Die erste Herausforderung des Abends lautet für uns Chronisten der Modelfestspiele dann allerdings nicht, zutreffend vorauszusagen, welchen Kandidaten es beim großen Typen-Makeover am härtesten erwischen wird, sondern die Anwärter auf das „Harper´s Bazaar“-Cover erstmal vernünftig auseinanderhalten zu können. Dieses Jahr ist der Casting-Beauftragte von Pro7 offenbar auf dem Buchstaben „F“ eingeschlafen – so viele Namen im aktuellen Mieterverzeichnis des Model-Lofts beginnen mit diesem Buchstaben. Und als Bonus gibt es noch dazu Frohnatur Faruk, der sich mit dem Nacktshooting bereits arrangiert hat, als der Rest der Belegschaft noch rätselt, ob sie mental auf das Blankziehen vor laufender Kamera ausreichend vorbereitet sind: „Habe ich noch nie gemacht, aber habe ich Bock drauf!“
Einer hat keinen Bock auf das Umstyling
Sehr viel weniger Bock hat dagegen Nawin. Er kann im so genannten Real Life nur halbtags arbeiten, weil er etwa zwölf Stunden täglich für das Arrangieren seiner Haarpracht aufwenden muss. Das ist auch der Grund, warum er dem Nacktshooting weniger euphorisch entgegenfiebert als Teamkollege Faruk. Wie soll er seine Haare perfekt drapieren, wenn er die Hände für die jugendfreiheitswahrende Bedeckung seines Intimbereiches benötigt? Wie die anderen in ihren Adamskostümen lediglich rudimentär durch GNTM-Bademäntel verhüllten Mitstreiter wartet er auf den Aufruf zum Nacktablichten.

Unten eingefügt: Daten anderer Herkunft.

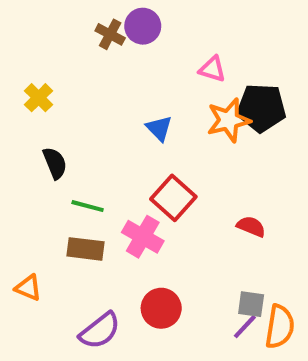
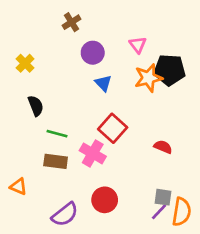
purple circle: (143, 26) -> (93, 53), moved
brown cross: (110, 34) -> (71, 22), turned 30
pink triangle: (212, 69) -> (138, 45), turned 36

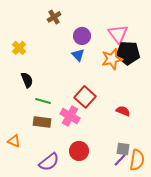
pink triangle: (138, 45) -> (118, 34), moved, size x1.5
purple circle: (93, 53) -> (82, 36), moved
blue triangle: (103, 83) -> (78, 55), moved

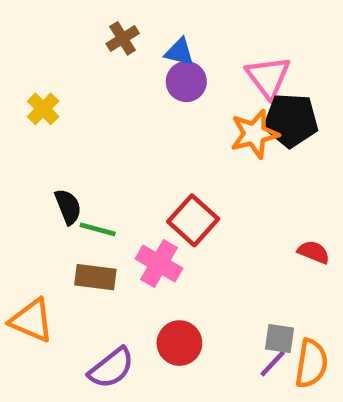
blue triangle: (78, 55) -> (179, 52), moved, turned -32
black semicircle: (27, 80) -> (68, 207), moved
red semicircle: (123, 111) -> (314, 252), moved
orange triangle: (14, 141) -> (32, 320), size x1.5

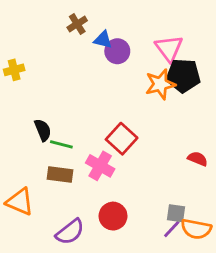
blue triangle: (179, 52) -> (103, 40), moved
yellow cross: (43, 109) -> (14, 70), moved, turned 30
orange semicircle: (311, 364) -> (196, 229), turned 92

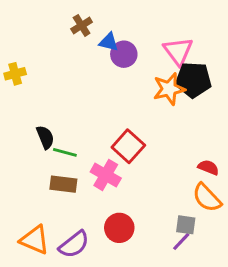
orange triangle: (20, 202) -> (35, 240), moved
orange semicircle: (196, 229) -> (207, 198), moved, turned 36

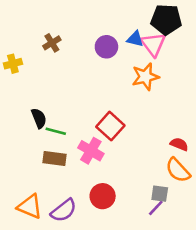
brown cross: (82, 25) -> (52, 43), moved
blue triangle: (109, 42) -> (135, 39), moved
black pentagon: (193, 80) -> (166, 19), moved

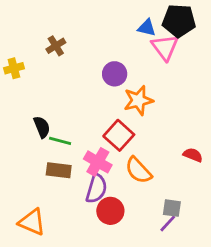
blue triangle: (135, 39) -> (147, 28), moved
purple circle: (106, 47) -> (115, 74), moved
orange star: (145, 77) -> (138, 100), moved
orange semicircle: (178, 170) -> (138, 170), moved
purple semicircle: (64, 210) -> (96, 188), moved, turned -36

Einzeln werden die Male-Model-Musterschüler dann in einen Raum zitiert, in dem der Fotograf Marcel Schäfer, eine auf Zotenmodus programmierte Heidi Klum und eine Badewanne warten. Die Wanne ist aus Sichtschutzgründen mit viel Schaum befüllt. Was soll da schon schief gehen? Der letzte Mann, der bei GNTM in einer schaumüberfüllten Badewanne saß, war ein durcheuphorisierter Honey, der seiner mitbadenden Freundin Kim Hnizdo dringend die Show stehlen wollte. Hnizdo gewann die Staffel wenig später, entledigte sich zügig auch des fameorientierten Trittbrettlovers und regiert seither die Titelseiten der einschlägigen Promipresse. Fremdscham-Testimonial Honey stolperte noch mal kurz durch das Dschungelcamp und ist seither verschollen.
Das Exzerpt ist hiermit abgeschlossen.